Targeted dexamethasone nano-prodrug for corneal neovascularization management

Background: To overcome the drawbacks of traditional therapy for corneal neovascularization (CNV), we evaluated the efficacy of polyethylene glycol (PEG)-conjugated APRPG peptide modified dexamethasone (Dex), a novel nano-prodrug (Dex-PEG-APRPG, DPA).

Methods: Characterization of DPA nano-prodrug were measured with transmission electron microscopy (TEM) and dynamic LIGHT scattering (DLS) analyses. Cytotoxicity and effects on cell migration and tube formation of DPA were evaluated in vitro. A murine CNV model was established by cornea alkali burn. The injured corneas were given eye drops of DPA (0.2 mM), Dex solution (0.2 mM), Dexp (2 mM), or normal saline three times a day. After two weeks, eyes were obtained for the analysis of histopathology, immunostaining, and mRNA expression.

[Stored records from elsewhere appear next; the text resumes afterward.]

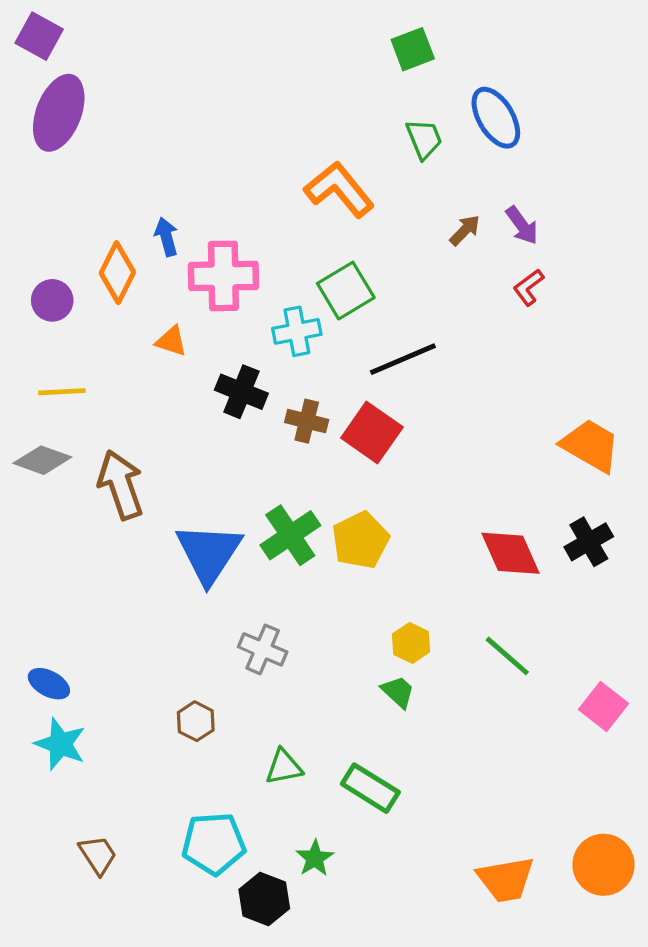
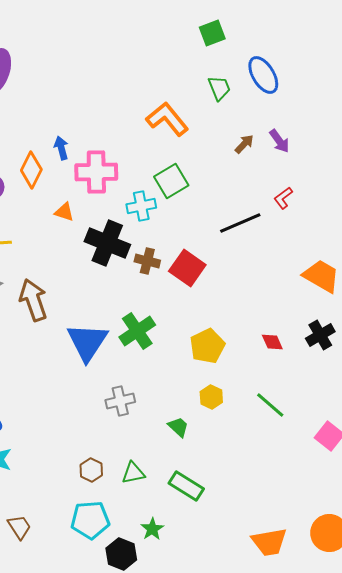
red L-shape: (528, 287) -> (283, 198), moved
black line: (403, 359) -> (240, 223), moved
black cross: (241, 392) -> (107, 243), size x1.4
yellow pentagon: (360, 540) -> (207, 346), moved
red diamond: (511, 553) -> (272, 342), size x0.6
gray cross: (263, 649) -> (120, 401), turned -36
green trapezoid: (398, 692) -> (178, 427), moved
brown hexagon: (196, 721) -> (91, 470), moved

Results: DPA with an average diameter of 30 nm, presented little cytotoxicity and had good ocular biocompatibility. More importantly, DPA showed specific targeting to vascular endothelial cells with efficient inhibition on cell migration and tube formation. In a mouse CNV model, clinical, histological, and immunohistochemical examination results revealed DPA had a much stronger angiogenesis suppression than Dex, resembling a clinical drug with an order of magnitude higher concentration. This was ascribed to the significant downregulations in the expression of pro-angiogenic and pro-inflammatory factors in the corneas. In vivo imaging results also demonstrated that APRPG could prolong ocular retention time.

Conclusions: This study suggests that DPA nano-prodrug occupies advantages of specific targeting ability and improved bioavailability over conventional therapy and holds great potential for safe and efficient CNV therapy.

angiogenic vessel-homing peptide; corneal neovascularization; dexamethasone; nano-prodrug; targeted drug delivery.